Of VPCs, Subnets and ACLs

In the first article of this series, Getting started with AWS Lambda, we used a Cloudformation template to provision and deploy all needed parts for our REST application.

In this and the following articles, we are going to explore components used in the template. The focus of this article is the network infrastructure components.

What you will need:


Attention

When following along with this article, you will deploy AWS resources. Amazon will charge you for those instances, which may cost some money. Although, we will delete all resources at the end.


Motivation

Modern DevOps practices promote cross-functional teams, collaboration and trust while leading to faster release cycles and a faster time to market. The core idea is, as in many fields, automation. Instead of waiting for someone to provision the computational resources, configuring the network, etc., we let the system provision and deploy the needed resources for us. Different cloud platforms have different solutions to allow automated provisioning and/or deployment:

The process of describing the provisioning and deployment in a machine-readable format is known as Infrastructure as Code.

In our first blog article, Getting started with AWS Lambda, we used an AWS Cloudformation template to provision and deploy the infrastructure needed.

If you have read the article, you may have taken a look at the Cloudformation template infra/createDeployment.yml. It defines the infrastructure of a small REST backend, enabling the automated deployment. Reading and understanding this template can be daunting at first: aside of the expected resources (Lambdas, an API-Gateway and a database-instance), we also find a manifold of other resources, such as permissions, roles, VPCs, Subnets… This manifold of resources can roughly be divided into two categories:

  • Permission management to grant rights or limit actions on a logical level, and

  • Network management to realize communication between computing resources.

We will focus on the latter point, i.e. the network management components. The permissions management components, as well as the creation of a template for deployment will be discussed in future articles of this series.

In the beginning, there is the VPC

The core network component in AWS is the Virtual Private Cloud (or VPC for short). It lets us define a network in which the computing resources run. Remember that, even if we go Serverless, there are computing resources involved on which, for example, Lambdas are executed. Instead of deploying them directly, however, we let the underlying system, i.e. AWS, deploy them for us on the fly.

The VPC is configured with an IP address range in CIDR notation. If a resources is provisioned within a VPC, it gets an IP from the VPC’s address range assigned.

The VPC can further be subdivided into Subnets. Again, each Subnet is configured with an IP address range. Additionally, the IP address range of a Subnet must:

  • be a subset of the corresponding VPC’s Subnet and

  • not overlap with the IP range of other Subnets in the same VPC.

Why do we need Subnets?

Why do we not create multiple VPCs, and subdivide a VPC in multiple Subnets instead? To understand this, we need some background information on how Amazon organizes its data centers.

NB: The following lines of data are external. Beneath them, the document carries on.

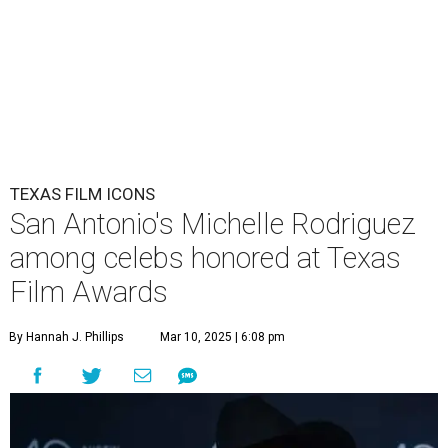
TEXAS FILM ICONS
San Antonio's Michelle Rodriguez
among celebs honored at Texas
Film Awards
By Hannah J. Phillips
Mar 10, 2025 | 6:08 pm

The largest organizational unit in which data centers are divided are regions.

AWS Regions
(Source)

Each orange circle in the image above represents a region. White circles show regions that will be accessible soon. The numbers within the orange circles shows the number of availability zones within a region. We will discuss Availability Zones further below. Regions fulfill four important roles: First, when providing a solution through AWS, you can deploy the solution in a region close to your end users, allowing for a better experience due to lower latency. Second, since regions are typically far apart, a major event is unlikely to hit all regions at once, providing resilience on a macro scale. Third, you can go global in minutes. If you want to reach a new market, you can deploy your solution an a region near the new market. Fourth, regions allow you, if needed, to conform to regional legislation. The list of available regions include, but are not limited to, North Virginia, Oregon, Mumbai, Tokyo, Beijing, Frankfurt and Sao Paolo.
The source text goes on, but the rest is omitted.